> **What is needed**: Search the records for "website". Copy every line where it appears.

[Saved data entries]
::::::::::
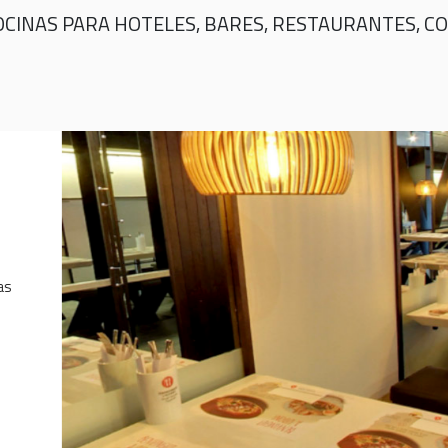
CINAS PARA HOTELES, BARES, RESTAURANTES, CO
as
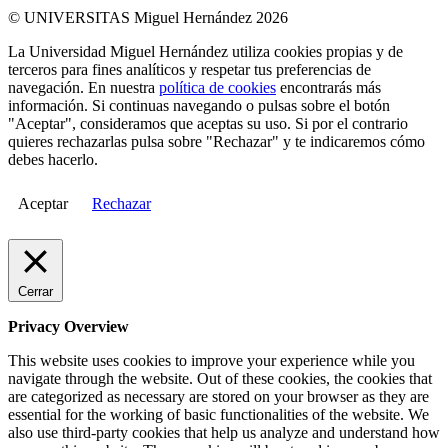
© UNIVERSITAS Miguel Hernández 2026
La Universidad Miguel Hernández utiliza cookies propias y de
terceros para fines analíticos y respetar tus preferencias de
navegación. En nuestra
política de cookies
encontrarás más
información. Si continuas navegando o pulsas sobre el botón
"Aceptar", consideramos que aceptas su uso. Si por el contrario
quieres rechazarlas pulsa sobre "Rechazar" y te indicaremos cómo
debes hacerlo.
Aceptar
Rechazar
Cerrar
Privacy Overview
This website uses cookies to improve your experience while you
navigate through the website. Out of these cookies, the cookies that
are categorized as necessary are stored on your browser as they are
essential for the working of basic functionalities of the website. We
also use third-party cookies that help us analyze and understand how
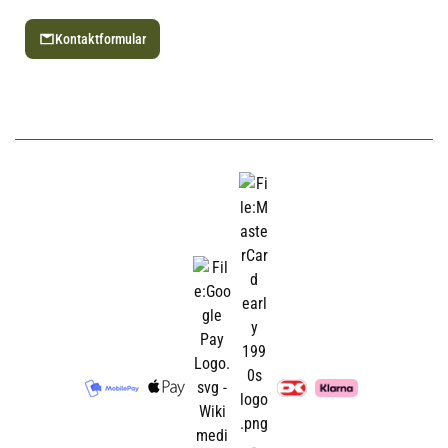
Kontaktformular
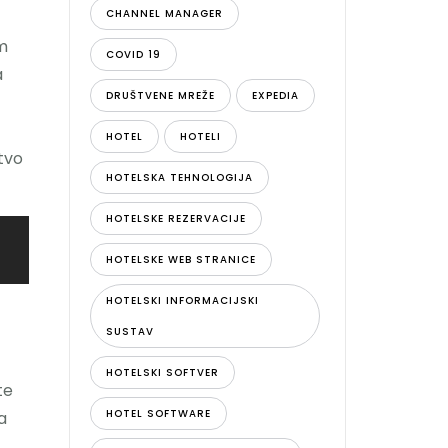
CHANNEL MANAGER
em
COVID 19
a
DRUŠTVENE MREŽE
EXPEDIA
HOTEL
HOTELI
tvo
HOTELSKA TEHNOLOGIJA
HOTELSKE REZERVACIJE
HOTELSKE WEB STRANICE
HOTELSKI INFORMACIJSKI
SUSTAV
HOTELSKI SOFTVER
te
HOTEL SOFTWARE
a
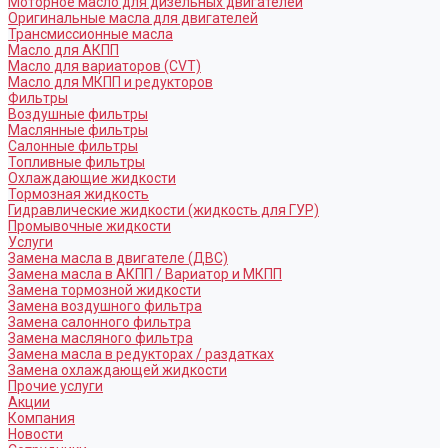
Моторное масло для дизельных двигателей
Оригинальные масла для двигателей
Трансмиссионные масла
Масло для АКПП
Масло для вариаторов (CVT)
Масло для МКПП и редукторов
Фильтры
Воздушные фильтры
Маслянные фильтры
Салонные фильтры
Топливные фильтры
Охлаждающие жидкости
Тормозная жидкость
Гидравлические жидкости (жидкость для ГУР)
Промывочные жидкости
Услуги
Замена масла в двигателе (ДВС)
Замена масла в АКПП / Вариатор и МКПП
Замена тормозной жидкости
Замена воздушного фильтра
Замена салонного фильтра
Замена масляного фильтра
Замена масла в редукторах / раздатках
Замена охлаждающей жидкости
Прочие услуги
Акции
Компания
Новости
::::::::::
> **Your solution**:
This website uses cookies to improve your experience while you
navigate through the website. Out of these cookies, the cookies that
essential for the working of basic functionalities of the website. We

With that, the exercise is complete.